経済学部

金融論Ⅱにて、駐日英国大使館のNaomi Davies様(経済・金融参事官)が講演を行いました

2023年11月7日に行われた経済学部の「金融論Ⅱ」(担当:近廣昌志(ちかひろ・まさし)准教授)に、駐日英国大使館で経済・金融参事官を務めるNaomi Daviesさんがお越しになり、学生に向けて講演を行いました。

多数の公開されている資料を基にさまざまな角度からイギリス経済についてお話くださるというもので、英語での講演に学生は緊張気味でしたが、主には図表の解説であったことと、ゆっくり目に話してくださったことで、ときおり頷きながら聞いている様子がうかがえました。

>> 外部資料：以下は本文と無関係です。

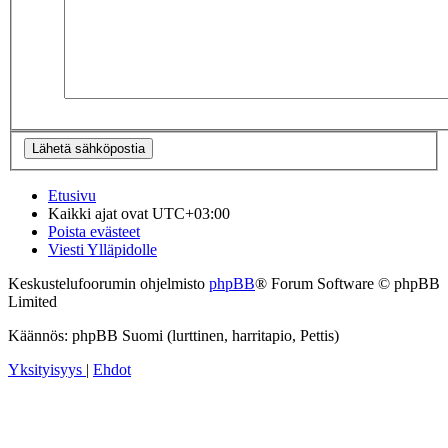
Etusivu
Kaikki ajat ovat
UTC+03:00
Poista evästeet
Viesti Ylläpidolle
Keskustelufoorumin ohjelmisto
phpBB
® Forum Software © phpBB
Limited
Käännös: phpBB Suomi (lurttinen, harritapio, Pettis)
Yksityisyys
|
Ehdot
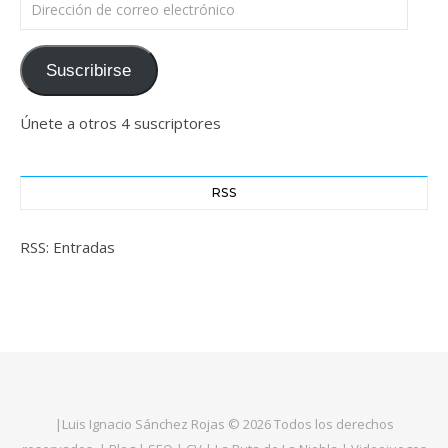
Dirección de correo electrónico
Suscribirse
Únete a otros 4 suscriptores
RSS
RSS: Entradas
|
Luis Ignacio Sánchez Rojas
© 2026 Todos los derechos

産業革命から現在に至るまでのイギリス経済史の概観から始まり、家計と政府債務や労働市場、公共投資と民間投資、貿易、金融サービス業などについて、現状やそれに至る因果関係などを詳しく解説くださいました。

イギリスの特徴的な住宅市場(価格や金融政策)についても時間を多く割いての解説がありました。日本とイギリスの住宅市場は地理的な要因により非常に異なっており、自然災害が少ないイギリスでは中古住宅のストックが多く、歴史ある建築物の方が一般的であるということでした。「The house that I grew up in, was built in the 1930s. And that was seen as relatively modern.(私が育った家も1930年代に建てられた比較的「新しい」家でした)」というコメントが印象的でした。

 

講演の後、英語に堪能な学生が手を挙げ、講演の中にあった「日本がアジアの金融センターになるのは難しい」というNaomi Daviesさんの指摘について、「金融センターになる最大の利点の一つは、スタートアップやユニコーン企業が資金を得ることだと思うが、日本がイノベーションを起こす企業を十分に持っていないことが、長年の問題の一因だと思うがどう考えるか」と質問しました。

Naomi Daviesさんは「(スタートアップのために)日本が国際金融センターになる必要はないと考えており、必要なのはリスクを取る意思である。日本の大企業が保有している莫大な現金は、スタートアップに役立てられる可能性があるが、リスク回避のマインドセットが障壁になっている」と返答されました。「イノベーションや創造性は、失敗を許容する文化によって促進されるが、日本ではそのような文化が不足していると感じる」と、海外の視点から日本の問題点を指摘され、質問をした学生も得心した様子でした。